Skip to content
  • goonergooner SERLists.com
    @coneh34d - I'd be interested to know how you get on with the foreign keywords, i bought the lists but haven't used them yet.

    Automation is not really a problem for me, i have 1 server building a verified list and feeding 3 others automatically. So that's ok - I'm just having performance issues now, out of memory on dedi, lag on vps etc

    As i solve one problem another appears!
  • @gooner Windows 2008 or Windows 2012? The languages are big bonus and you should definitly implement building your verified up with them.
  • goonergooner SERLists.com
    @coneh34d - I'll give the languages a go, cheers.

    2008 on the dedi.
    2012 on the VPS' - I should get that changed i know.


  • @gooner I had a look at the series for scrapebox, and it appears I already have used the techniques mentioned.

    How many proxies are you using and what kind to scrape in scrapebox?
  • @gooner What are your techniques with SB? I mean how many threads for each search engine? Like 25 for Google, 25 for bing and so on? And what is the harvester timeout you set based on it?

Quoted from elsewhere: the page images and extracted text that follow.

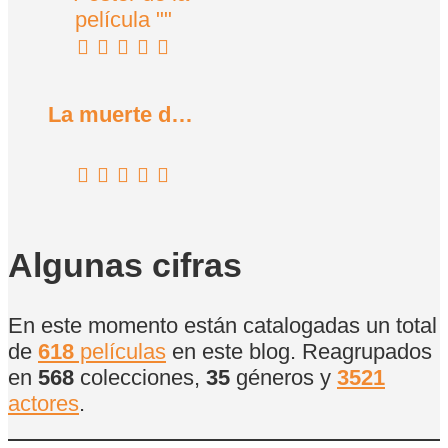
La muerte de vacaciones (1934)
Algunas cifras
En este momento están catalogadas un total
de
618
películas
en este blog. Reagrupados
en
568
colecciones,
35
géneros y
3521
actores
.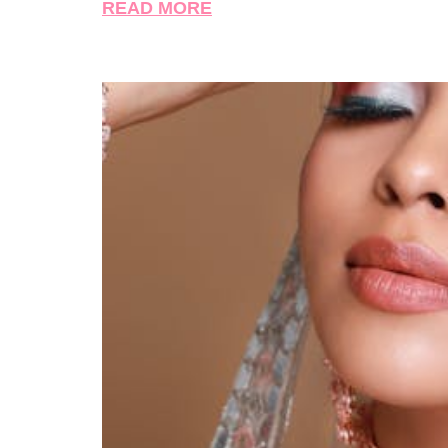
READ MORE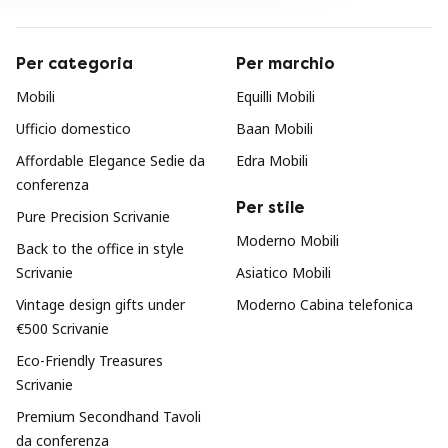
Per categoria
Per marchio
Mobili
Equilli Mobili
Ufficio domestico
Baan Mobili
Affordable Elegance Sedie da
Edra Mobili
conferenza
Per stile
Pure Precision Scrivanie
Moderno Mobili
Back to the office in style
Scrivanie
Asiatico Mobili
Vintage design gifts under
Moderno Cabina telefonica
€500 Scrivanie
Eco-Friendly Treasures
Scrivanie
Premium Secondhand Tavoli
da conferenza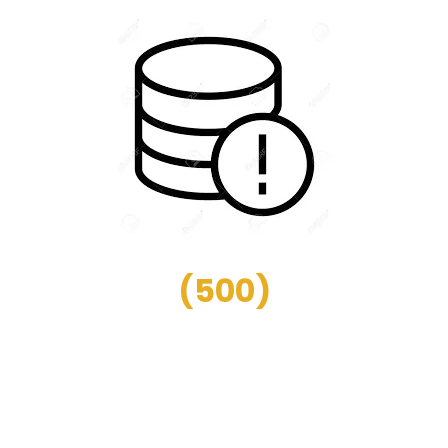
(
500
)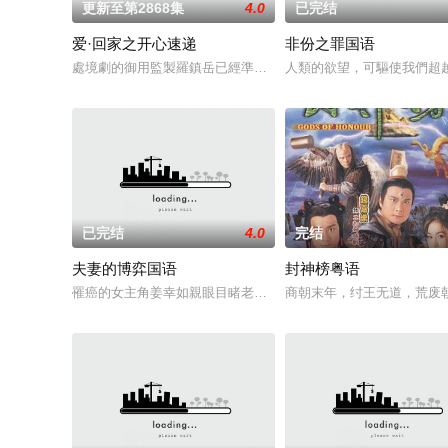
更新至第2868集
4.0
已完结
爱·回家之开心速递
非份之罪国语
處境劇的御用監製羅鎮岳已經準備開拍新一套處境劇，暫定叫《
人類的欲望，可驅使我們超
已完结
4.0
完结
夫妻的博弈国语
封神榜粤语
罹癌的女主角姜幸如親眼目睹老公和她唯一的閨蜜的姦情，慘遭
商朝末年，纣王无道，荒废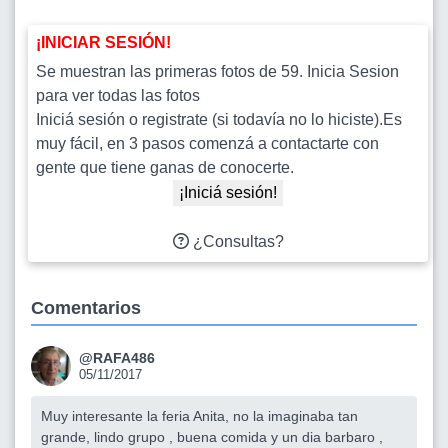
¡INICIAR SESIÓN!
Se muestran las primeras fotos de 59. Inicia Sesion
para ver todas las fotos
Iniciá sesión o registrate (si todavía no lo hiciste).Es
muy fácil, en 3 pasos comenzá a contactarte con
gente que tiene ganas de conocerte.
¡Iniciá sesión!
¿Consultas?
Comentarios
@RAFA486
05/11/2017
Muy interesante la feria Anita, no la imaginaba tan
grande, lindo grupo , buena comida y un dia barbaro ,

    I had some 35 proxies working and I set mistakenly set 75 threads for just Google and 45 sec timeout and it burnt all of them lo, none works now.
  • goonergooner SERLists.com
    Hi @pratik,

    I have 100 proxies with 25 threads for each SE. 90 second timeout.

    I run 1 scrape every day and recently i see that i can only get 300k url's from Google, a few more from Bing but Yahoo always gives me 2 million or more. So it works out ok.

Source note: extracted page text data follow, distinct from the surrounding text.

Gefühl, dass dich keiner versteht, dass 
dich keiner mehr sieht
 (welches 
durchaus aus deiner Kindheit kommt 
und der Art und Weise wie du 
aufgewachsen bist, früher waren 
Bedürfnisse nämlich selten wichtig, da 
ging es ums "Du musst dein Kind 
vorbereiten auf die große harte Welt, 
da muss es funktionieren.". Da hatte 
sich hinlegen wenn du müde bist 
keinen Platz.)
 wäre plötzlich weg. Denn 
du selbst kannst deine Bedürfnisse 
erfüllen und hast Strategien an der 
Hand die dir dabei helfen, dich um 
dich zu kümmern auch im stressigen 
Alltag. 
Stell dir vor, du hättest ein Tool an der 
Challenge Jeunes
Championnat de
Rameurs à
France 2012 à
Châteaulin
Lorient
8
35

    If i leave SB alone for 2 days i can get a million or 2 from each SE. Hope it helps.
  • edited January 2014
    Also @gooner do you sort/identify in SER or just import target URLs right away after removing dups? Do you still get good performance if not doing so as there might be many useless URLs.

    Also do you see your proxies blacklisted in the blacklisted column while scraping even at those minimal settings? If yes, do they usually work fine maybe the next day or so or stays blacklisted? I find bing blacklists it more than Google in SB.

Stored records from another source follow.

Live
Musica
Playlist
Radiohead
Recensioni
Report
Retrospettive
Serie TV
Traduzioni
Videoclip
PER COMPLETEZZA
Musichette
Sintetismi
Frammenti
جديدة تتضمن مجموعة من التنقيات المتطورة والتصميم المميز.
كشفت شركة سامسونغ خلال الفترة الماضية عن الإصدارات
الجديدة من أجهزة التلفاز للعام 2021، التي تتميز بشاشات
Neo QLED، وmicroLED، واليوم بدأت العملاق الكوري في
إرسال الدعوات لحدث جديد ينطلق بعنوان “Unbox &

    Edit: Saw your reply above now. Thanks for answering the previous question!

    Cheers.
  • goonergooner SERLists.com
    @pratik - No problem.

    I see some are blacklisted in that column but i don't think it's accurate. Google shows low blacklisted but scrapes the least url's and yahoo has many blacklisted but scrapes the most. (Bing has many blacklisted too) Doesn't make sense to me.

    All seem to be ok after 24 hours, but i am not using them for scrpaing in SER of course.

    At the moment i have a VPS just for processing scraped lists, direct import and then my other servers use the verified lists from the first VPS. I get about 10k new unique domains per day, it's plenty for me.

    But i am still new to scraping, i can improve it for sure.
  • @gooner So you use sort/identify feature of SER in the VPS which you say you allotted for processing the list?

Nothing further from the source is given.